Research in the Eliseo Guallar Lab focuses on the epidemiology and prevention of cardiovascular diseases. We have a special interest in the roles played by mercury, arsenic, lead and cadmium in cardiovascular disease development. Our methodological interests include determining threshold effects in epidemiological studies and applying statistical methods to epidemiological problem-solving.

Research in the Jochen Steppan Lab primarily focused on vascular stiffness related to aging. We are currently researching LOXL2 (lysine-oxidase-like-2), which might be intimately involved in the development or progression of vascular stiffness. We aim to better understand LOXL2's role in the vasculature and hope that this work leads to the characterization of a novel therapeutic target. This is important in the treatment of cardiovascular diseases in the aging population.

Researchers in the Adrian Dobs Lab study topics that include gonadal dysfunction, hyperlipidemia, diabetes mellitus, and the relationship between sex hormones and heart disease. We currently are investigating male gonadal function—with particular interest in new forms of male hormone replacement therapy—and hormonal changes related to aging.

Researchers in the Ami Shah Lab study scleroderma and Raynaud’s phenomenon. We examine the relationship between cancer and scleroderma, with a focus on how and if cancer causes scleroderma to develop in some patients. We are currently conducting clinical research to study ways to detect cardiopulmonary complications in patients with scleroderma, biological and imaging markers of Raynaud’s phenomenon, and drugs that improve aspects of scleroderma.

The Daniel Nyhan Lab studies vascular changes that accompany aging to determine the underlying causes and find ways to reverse the process. One goal of our research is to identify the factors that cause vascular stiffness. Our hope is that our work in vascular biology will lead to new ways to improve vascular compliance and thereby improve cardiovascular function and perioperative risk.

The Elizabeth Selvin Lab examines the intersection of epidemiology, clinical policy and public health policy.
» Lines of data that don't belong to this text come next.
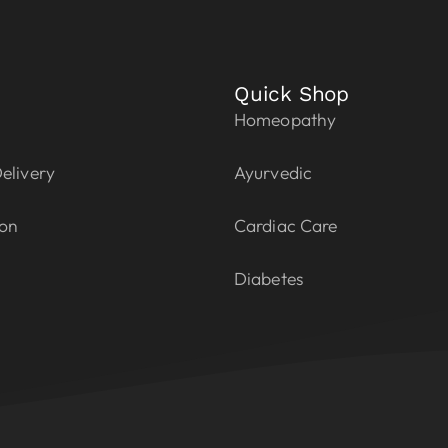
Quick Shop
Homeopathy
elivery
Ayurvedic
ion
Cardiac Care
Diabetes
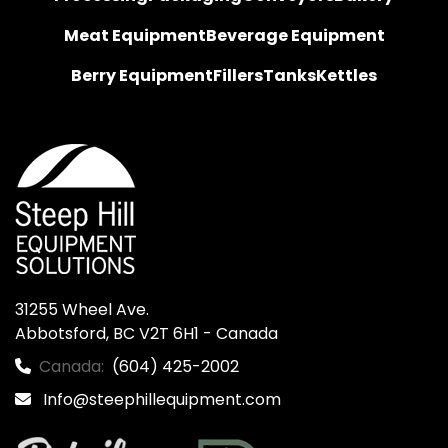
Meat Equipment
Beverage Equipment
Berry Equipment
Fillers
Tanks
Kettles
31255 Wheel Ave.

Abbotsford, BC V2T 6H1 - Canada
Canada:
(604) 425-2002
Info@steephillequipment.com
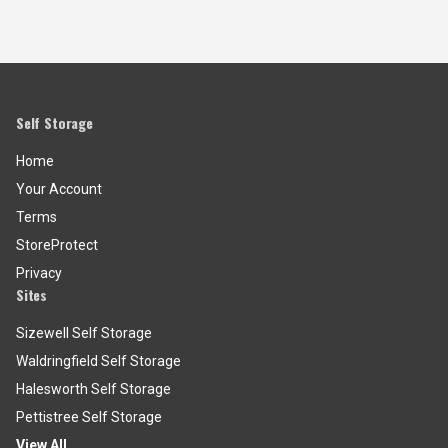
Self Storage
Home
Your Account
Terms
StoreProtect
Privacy
Sites
Sizewell Self Storage
Waldringfield Self Storage
Halesworth Self Storage
Pettistree Self Storage
View All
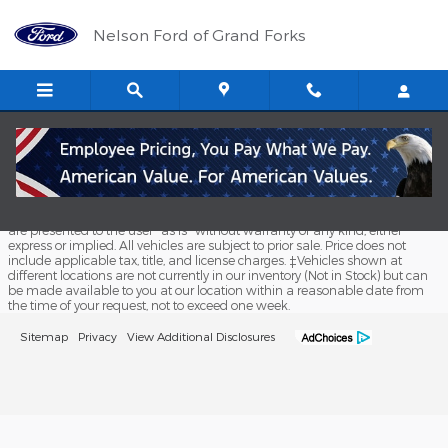
Nelson Ford of Grand Forks
Skip to main content
Nelson Ford of Grand Forks
Although every reasonable effort has been made to ensure the accuracy
of the information contained on this site, absolute accuracy cannot be
guaranteed. This site, and all information and materials appearing on it,
are presented to the user "as is" without warranty of any kind, either
express or implied. All vehicles are subject to prior sale. Price does not
include applicable tax, title, and license charges. ‡Vehicles shown at
different locations are not currently in our inventory (Not in Stock) but can
be made available to you at our location within a reasonable date from
the time of your request, not to exceed one week.
Sitemap
Privacy
View Additional Disclosures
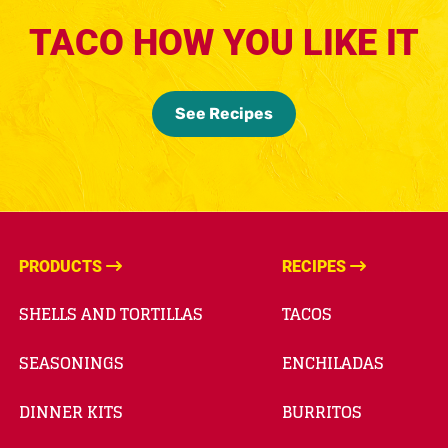
TACO HOW YOU LIKE IT
See Recipes
PRODUCTS
RECIPES
SHELLS AND TORTILLAS
TACOS
SEASONINGS
ENCHILADAS
DINNER KITS
BURRITOS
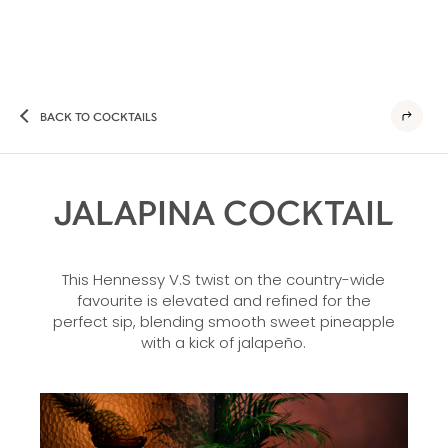
BACK TO COCKTAILS
JALAPINA COCKTAIL
This Hennessy V.S twist on the country-wide
favourite is elevated and refined for the
perfect sip, blending smooth sweet pineapple
with a kick of jalapeño.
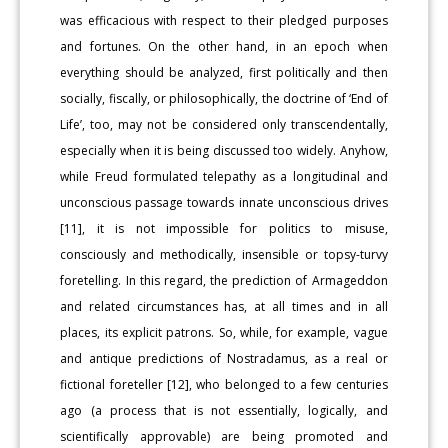
was efficacious with respect to their pledged purposes
and fortunes. On the other hand, in an epoch when
everything should be analyzed, first politically and then
socially, fiscally, or philosophically, the doctrine of ‘End of
Life’, too, may not be considered only transcendentally,
especially when it is being discussed too widely. Anyhow,
while Freud formulated telepathy as a longitudinal and
unconscious passage towards innate unconscious drives
[11], it is not impossible for politics to misuse,
consciously and methodically, insensible or topsy-turvy
foretelling. In this regard, the prediction of Armageddon
and related circumstances has, at all times and in all
places, its explicit patrons. So, while, for example, vague
and antique predictions of Nostradamus, as a real or
fictional foreteller [12], who belonged to a few centuries
ago (a process that is not essentially, logically, and
scientifically approvable) are being promoted and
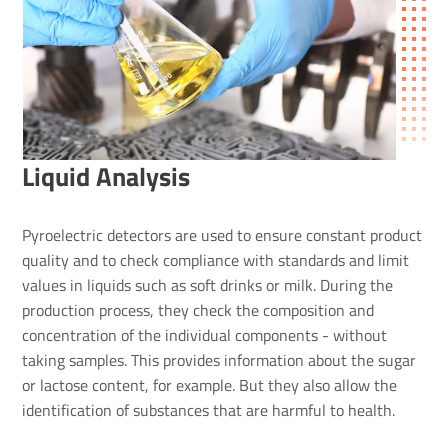
Liquid Analysis
Pyroelectric detectors are used to ensure constant product
quality and to check compliance with standards and limit
values in liquids such as soft drinks or milk. During the
production process, they check the composition and
concentration of the individual components - without
taking samples. This provides information about the sugar
or lactose content, for example. But they also allow the
identification of substances that are harmful to health.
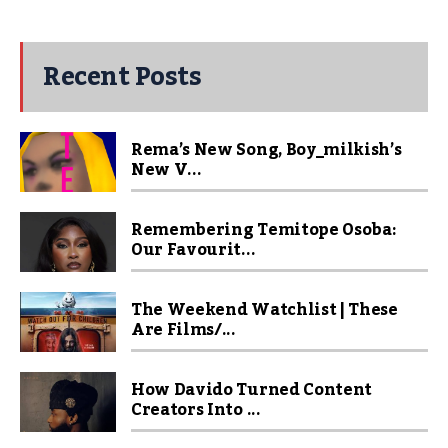
Recent Posts
Rema’s New Song, Boy_milkish’s
New V...
Remembering Temitope Osoba:
Our Favourit...
The Weekend Watchlist | These
Are Films/...
How Davido Turned Content
Creators Into ...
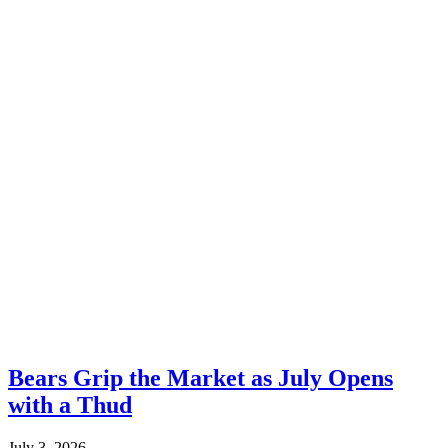
Bears Grip the Market as July Opens
with a Thud
July 3, 2026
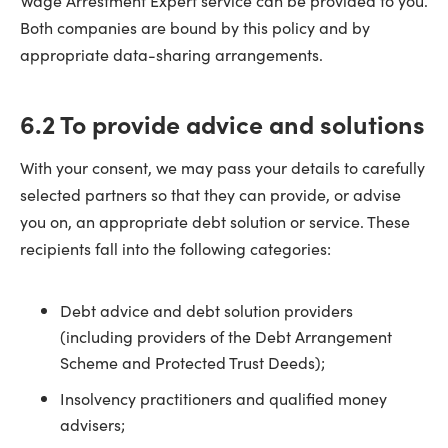
Wage Arrestment Expert service can be provided to you.
Both companies are bound by this policy and by
appropriate data-sharing arrangements.
6.2 To provide advice and solutions
With your consent, we may pass your details to carefully
selected partners so that they can provide, or advise
you on, an appropriate debt solution or service. These
recipients fall into the following categories:
Debt advice and debt solution providers
(including providers of the Debt Arrangement
Scheme and Protected Trust Deeds);
Insolvency practitioners and qualified money
advisers;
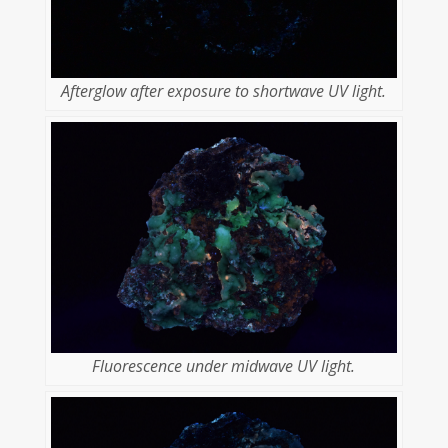
Afterglow after exposure to shortwave UV light.
Fluorescence under midwave UV light.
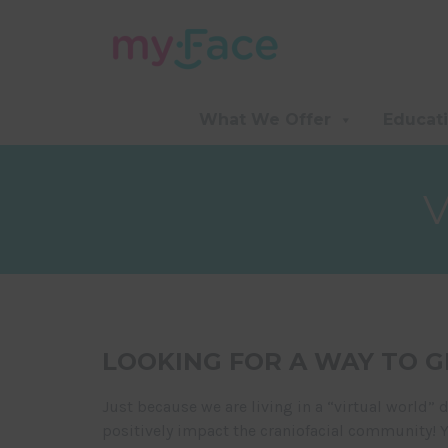
What We Offer
Educat
LOOKING FOR A WAY TO G
Just because we are living in a “virtual world” 
positively impact the craniofacial community! 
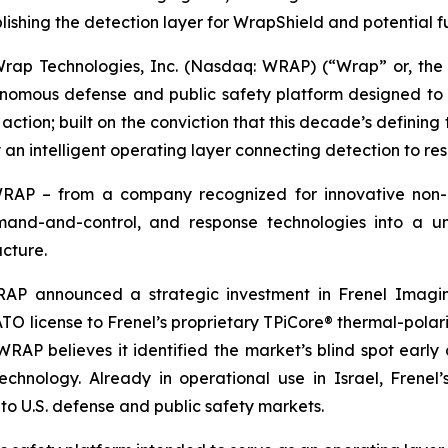
lishing the detection layer for WrapShield and potential 
p Technologies, Inc. (Nasdaq: WRAP) (“Wrap” or, the 
mous defense and public safety platform designed to det
ction; built on the conviction that this decade’s defining t
 an intelligent operating layer connecting detection to re
WRAP – from a company recognized for innovative non-
mmand-and-control, and response technologies into a uni
ucture.
RAP announced a strategic investment in Frenel Imagin
O license to Frenel’s proprietary TPiCore® thermal-polarim
AP believes it identified the market’s blind spot early 
echnology. Already in operational use in Israel, Frene
 to U.S. defense and public safety markets.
One of our key goals is to use the findings of epidemiologic research to inform the screening, diagnosis and treatment of diabetes, cardiovascular disease and kidney disease. Much of our work looks at biomarkers and diagnostics related to diabetes and diabetes complications. Our findings — linking hemoglobin A1c (HbA1c) to diabetic complications and identifying the role of A1c in diabetes diagnosis — have influenced clinical practice guidelines.
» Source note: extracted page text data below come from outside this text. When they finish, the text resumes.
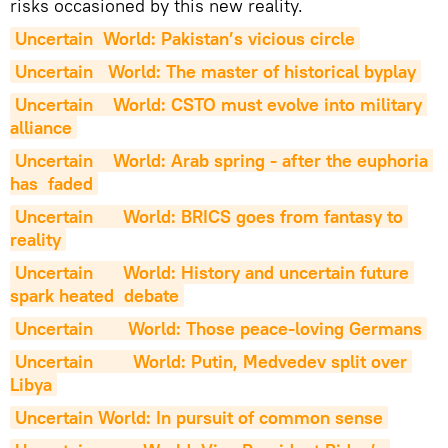
risks occasioned by this new reality.
Uncertain  World: Pakistan’s vicious circle
Uncertain   World: The master of historical byplay
Uncertain    World: CSTO must evolve into military 
alliance
Uncertain    World: Arab spring - after the euphoria 
has  faded
Uncertain      World: BRICS goes from fantasy to 
reality
Uncertain      World: History and uncertain future 
spark heated  debate
Uncertain       World: Those peace-loving Germans
Uncertain        World: Putin, Medvedev split over 
Libya
Uncertain World: In pursuit of common sense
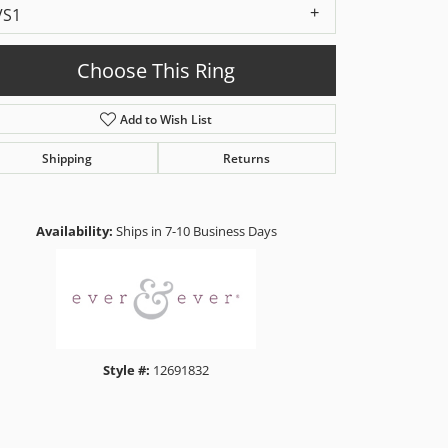
VS1
Choose This Ring
Add to Wish List
Shipping
Returns
Click to zoom
Availability:
Ships in 7-10 Business Days
Style #:
12691832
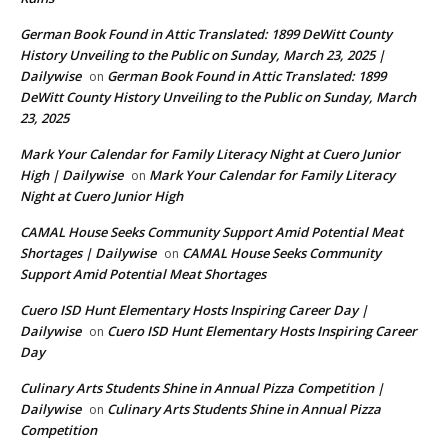
German Book Found in Attic Translated: 1899 DeWitt County
History Unveiling to the Public on Sunday, March 23, 2025 |
Dailywise
German Book Found in Attic Translated: 1899
on
DeWitt County History Unveiling to the Public on Sunday, March
23, 2025
Mark Your Calendar for Family Literacy Night at Cuero Junior
High | Dailywise
Mark Your Calendar for Family Literacy
on
Night at Cuero Junior High
CAMAL House Seeks Community Support Amid Potential Meat
Shortages | Dailywise
CAMAL House Seeks Community
on
Support Amid Potential Meat Shortages
Cuero ISD Hunt Elementary Hosts Inspiring Career Day |
Dailywise
Cuero ISD Hunt Elementary Hosts Inspiring Career
on
Day
Culinary Arts Students Shine in Annual Pizza Competition |
Dailywise
Culinary Arts Students Shine in Annual Pizza
on
Competition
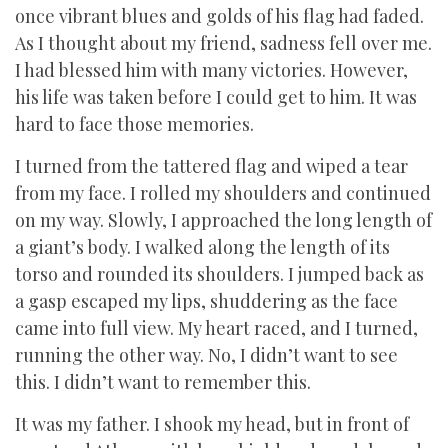
once vibrant blues and golds of his flag had faded.
As I thought about my friend, sadness fell over me.
I had blessed him with many victories. However,
his life was taken before I could get to him. It was
hard to face those memories.
I turned from the tattered flag and wiped a tear
from my face. I rolled my shoulders and continued
on my way. Slowly, I approached the long length of
a giant’s body. I walked along the length of its
torso and rounded its shoulders. I jumped back as
a gasp escaped my lips, shuddering as the face
came into full view. My heart raced, and I turned,
running the other way. No, I didn’t want to see
this. I didn’t want to remember this.
It was my father. I shook my head, but in front of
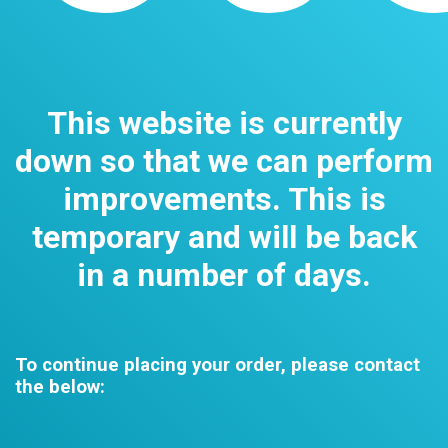
This website is currently
down so that we can perform
improvements. This is
temporary and will be back
in a number of days.
To continue placing your order, please contact
the below:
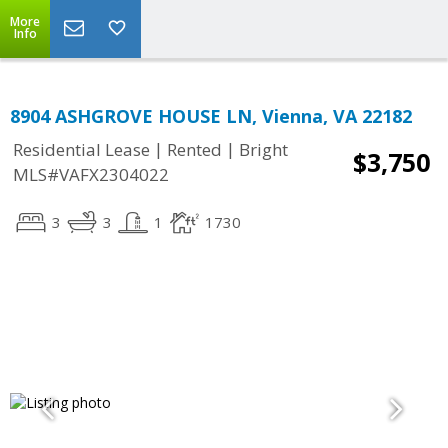
More
Info
8904 ASHGROVE HOUSE LN, Vienna, VA 22182
|
|
Residential Lease
Rented
Bright
$3,750
MLS#VAFX2304022
3
3
1
1730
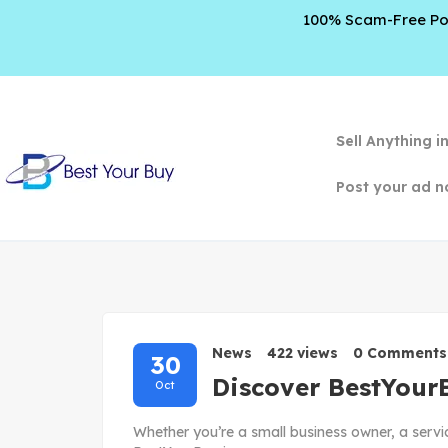
100% Scam-Free Poli
Sell Anything i
Post your ad n
News
422 views
0 Comments
30
Discover BestYour
Oct
Whether you’re a small business owner, a servi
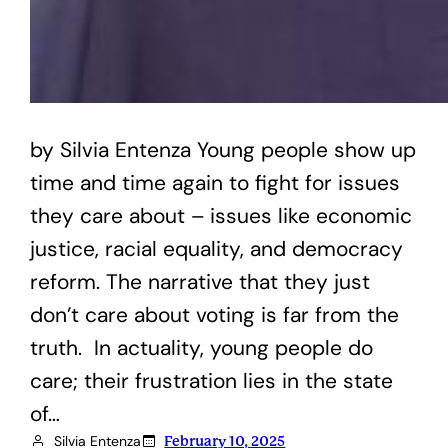
by Silvia Entenza Young people show up
time and time again to fight for issues
they care about – issues like economic
justice, racial equality, and democracy
reform. The narrative that they just
don’t care about voting is far from the
truth. In actuality, young people do
care; their frustration lies in the state
of…
Silvia Entenza
February 10, 2025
Work in the Wei Dong Gao Lab primarily focuses on heart failure and defining molecular and cellular mechanisms of contractile dysfunction. We use molecular biology and proteomic techniques to investigate the changes that myofilament proteins undergo during heart failure and under drug therapy. We're working to determine the molecular nature of nitroxyl (HNO) modification of tropomyosin.

Investigators in the Lakshmi Santhanam Lab examine the fundamental mechanisms behind cardiovascular disease. They are particularly interested in better understanding how nitric oxide-mediated S-nitrosylation (a post-translational protein modification) impacts protein function and trafficking in the vasculature as well as how this relationship influences matrix remodeling and vascular stiffening.
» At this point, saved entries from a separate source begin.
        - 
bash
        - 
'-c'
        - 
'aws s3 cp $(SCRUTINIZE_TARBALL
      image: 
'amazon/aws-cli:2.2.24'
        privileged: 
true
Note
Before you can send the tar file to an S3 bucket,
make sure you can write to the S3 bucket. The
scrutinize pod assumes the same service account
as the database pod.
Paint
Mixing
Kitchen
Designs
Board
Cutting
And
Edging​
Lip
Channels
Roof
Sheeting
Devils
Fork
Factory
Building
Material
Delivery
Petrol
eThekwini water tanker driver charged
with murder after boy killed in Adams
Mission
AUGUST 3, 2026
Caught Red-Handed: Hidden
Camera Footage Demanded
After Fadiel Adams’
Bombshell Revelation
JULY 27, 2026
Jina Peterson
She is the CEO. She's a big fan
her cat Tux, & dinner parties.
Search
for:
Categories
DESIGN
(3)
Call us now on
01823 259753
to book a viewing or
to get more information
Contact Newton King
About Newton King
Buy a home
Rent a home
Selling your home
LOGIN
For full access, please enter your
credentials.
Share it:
Research in the Lisa Yanek Lab focuses on cardiovascular disease in families and risk factor modification. Recently, we conducted a study to determine the association of lean versus fat mass with fitness in healthy, overweight and obese African Americans from families with early-onset coronary disease.

Work in the Lewis Romer Lab focuses on the responses of vascular systems to disease and injury. Using cultured human endothelial cells and fibroblasts from mice that lack expression of the FAK- or Src-family kinases, we’re exploring several topics. These include the effect of inflammatory cytokine on cell adhesion to the extracellular matrix; the role of FAK signaling in inhibiting apoptosis; and the function of FAK- and Src-family kinases in cell-matrix interactions during adhesion and motility.